* Work task *
For the records below, please print exactly and only the lines from the one with "Fabricação Inteligente e Veículos Definidos" down to the one with "菜包里她放進了一包喜糖，得知當天底本是年夜", both ends included, omitting the pictures.

[Source data — start]

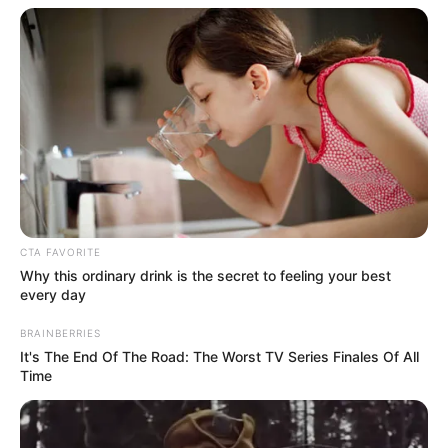
CTA FAVORITE
Why this ordinary drink is the secret to feeling your best
every day
BRAINBERRIES
It's The End Of The Road: The Worst TV Series Finales Of All
Time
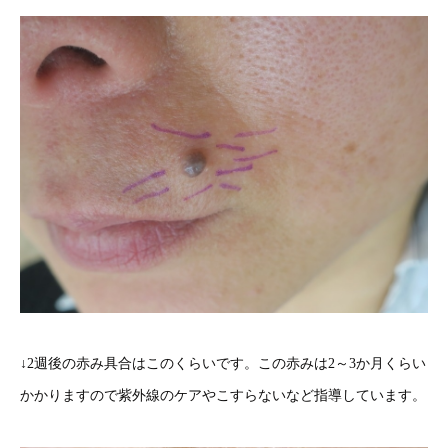
↓2週後の赤み具合はこのくらいです。この赤みは2～3か月くらい
かかりますので紫外線のケアやこすらないなど指導しています。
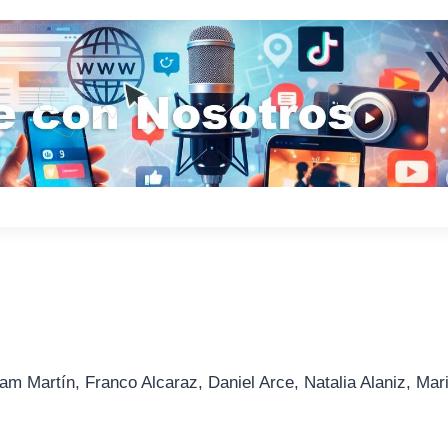
am Martín, Franco Alcaraz, Daniel Arce, Natalia Alaniz, Mar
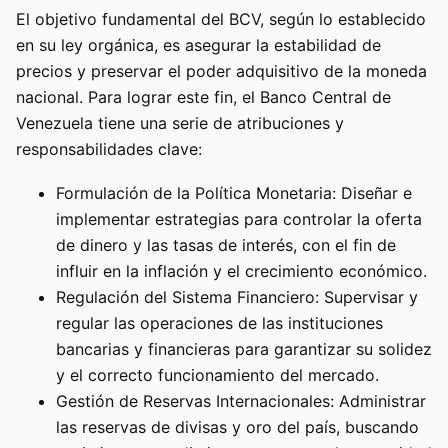
El objetivo fundamental del BCV, según lo establecido
en su ley orgánica, es asegurar la estabilidad de
precios y preservar el poder adquisitivo de la moneda
nacional. Para lograr este fin, el Banco Central de
Venezuela tiene una serie de atribuciones y
responsabilidades clave:
Formulación de la Política Monetaria: Diseñar e
implementar estrategias para controlar la oferta
de dinero y las tasas de interés, con el fin de
influir en la inflación y el crecimiento económico.
Regulación del Sistema Financiero: Supervisar y
regular las operaciones de las instituciones
bancarias y financieras para garantizar su solidez
y el correcto funcionamiento del mercado.
Gestión de Reservas Internacionales: Administrar
las reservas de divisas y oro del país, buscando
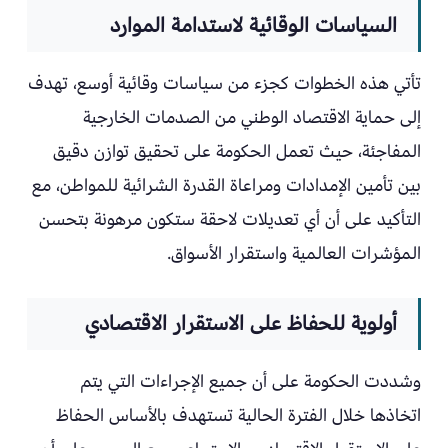
السياسات الوقائية لاستدامة الموارد
تأتي هذه الخطوات كجزء من سياسات وقائية أوسع، تهدف
إلى حماية الاقتصاد الوطني من الصدمات الخارجية
المفاجئة، حيث تعمل الحكومة على تحقيق توازن دقيق
بين تأمين الإمدادات ومراعاة القدرة الشرائية للمواطن، مع
التأكيد على أن أي تعديلات لاحقة ستكون مرهونة بتحسن
المؤشرات العالمية واستقرار الأسواق.
أولوية للحفاظ على الاستقرار الاقتصادي
وشددت الحكومة على أن جميع الإجراءات التي يتم
اتخاذها خلال الفترة الحالية تستهدف بالأساس الحفاظ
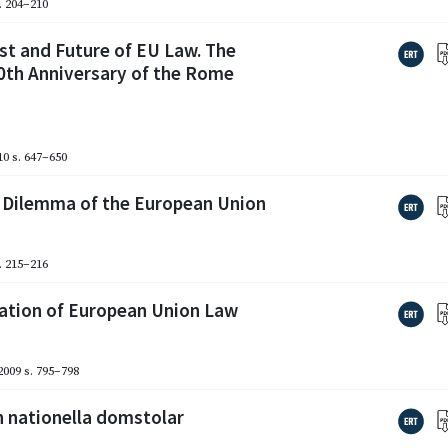
. 204–210
st and Future of EU Law. The
50th Anniversary of the Rome
10
s. 647–650
l Dilemma of the European Union
. 215–216
etation of European Union Law
2009
s. 795–798
 nationella domstolar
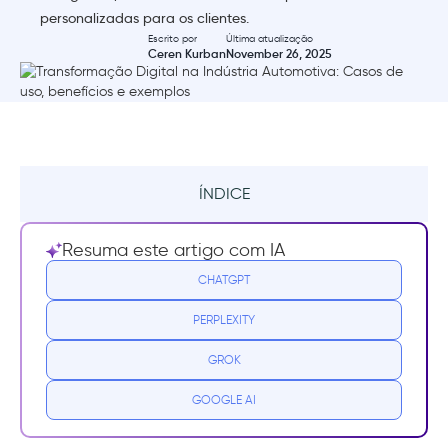
personalizadas para os clientes.
Escrito por
Última atualização
Ceren Kurban
November 26, 2025
ÍNDICE
Resumo
Resuma este artigo com IA
O que é transformação digital na indústria
CHATGPT
automotiva?
PERPLEXITY
Quais são os casos de uso da transformação
GROK
digital na indústria automotiva?
GOOGLE AI
Fabricação Inteligente e Veículos Definidos
por Software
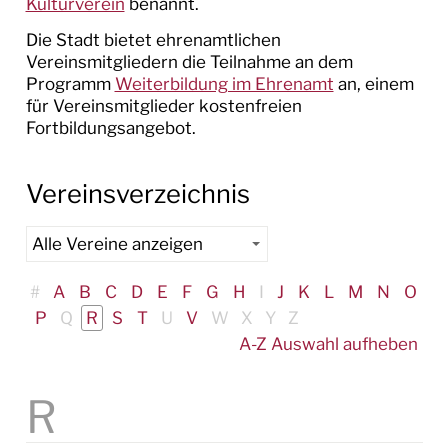
Kulturverein
benannt.
HISTORIE
Die Stadt bietet ehrenamtlichen
Vereinsmitgliedern die Teilnahme an dem
GESUNDHEIT
Programm
Weiterbildung im Ehrenamt
an, einem
für Vereinsmitglieder kostenfreien
NOTFALLNUMMERN
Fortbildungsangebot.
MOBILITÄT
Vereinsverzeichnis
VEREINE
Vereinsförderung
#
A
B
C
D
E
F
G
H
I
J
K
L
M
N
O
Vereinsfahrzeuge
P
Q
R
S
T
U
V
W
X
Y
Z
A-Z Auswahl aufheben
KIRCHEN
KULTUR
TOURISMUS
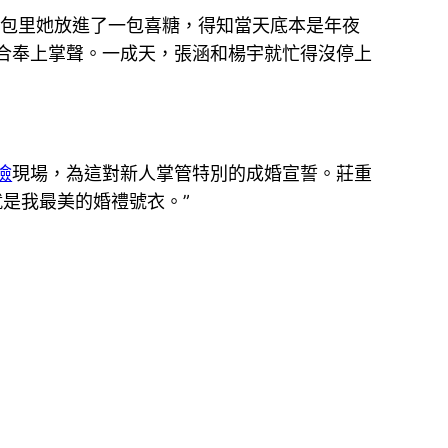
菜包里她放進了一包喜糖，得知當天底本是年夜
合奉上掌聲。一成天，張涵和楊宇就忙得沒停上
檢
現場，為這對新人掌管特別的成婚宣誓。莊重
就是我最美的婚禮號衣。”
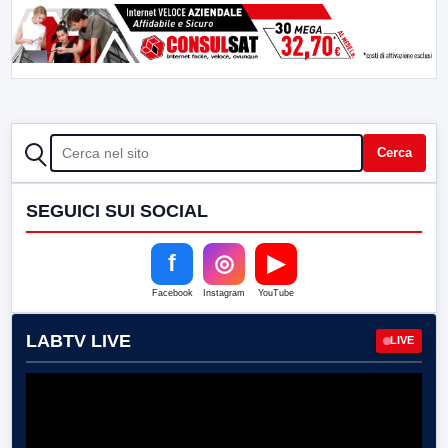
CERCA
Cerca
SEGUICI SUI SOCIAL
f
◎
▶
Facebook
Instagram
YouTube
LABTV LIVE
LIVE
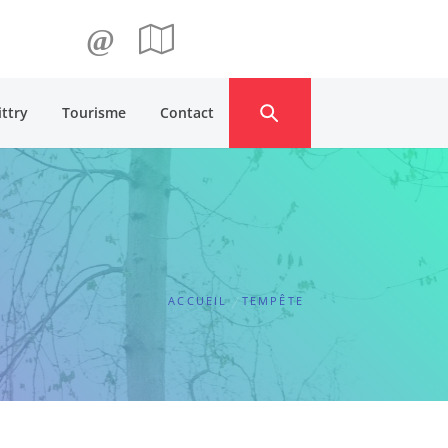
@
ittry
Tourisme
Contact
ACCUEIL
TEMPÊTE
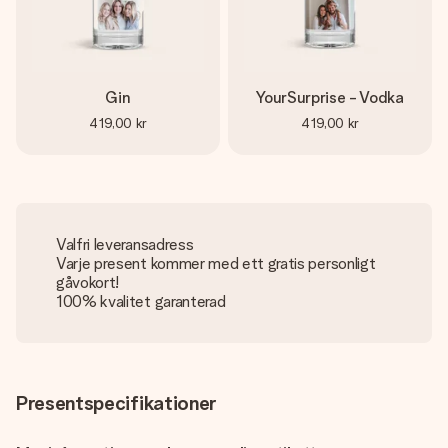
Gin
YourSurprise - Vodka
419,00 kr
419,00 kr
Valfri leveransadress
Varje present kommer med ett gratis personligt
gåvokort!
100% kvalitet garanterad
Presentspecifikationer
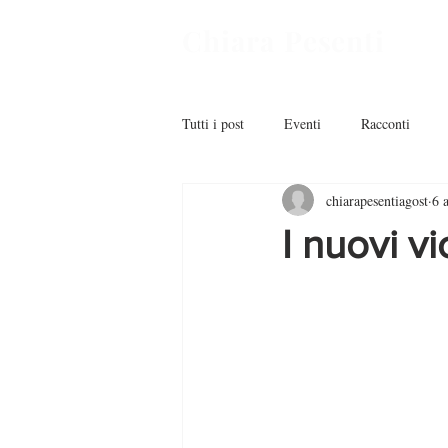
Chiara Pesenti
Tutti i post
Eventi
Racconti
chiarapesentiagost
6 
I nuovi vic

[Source data — finish]

* Exercise response *
Fabricação Inteligente e Veículos Definidos
por Software
Kulturverein
benannt.
HISTORIE
Die Stadt bietet ehrenamtlichen
Vereinsmitgliedern die Teilnahme an dem
GESUNDHEIT
Programm
Weiterbildung im Ehrenamt
an, einem
für Vereinsmitglieder kostenfreien
NOTFALLNUMMERN
Fortbildungsangebot.
MOBILITÄT
Vereinsverzeichnis
VEREINE
Vereinsförderung
#
A
B
C
D
E
F
G
H
I
J
K
L
M
N
O
Vereinsfahrzeuge
P
Q
R
S
T
U
V
W
X
Y
Z
A-Z Auswahl aufheben
KIRCHEN
KULTUR
TOURISMUS
菜包里她放進了一包喜糖，得知當天底本是年夜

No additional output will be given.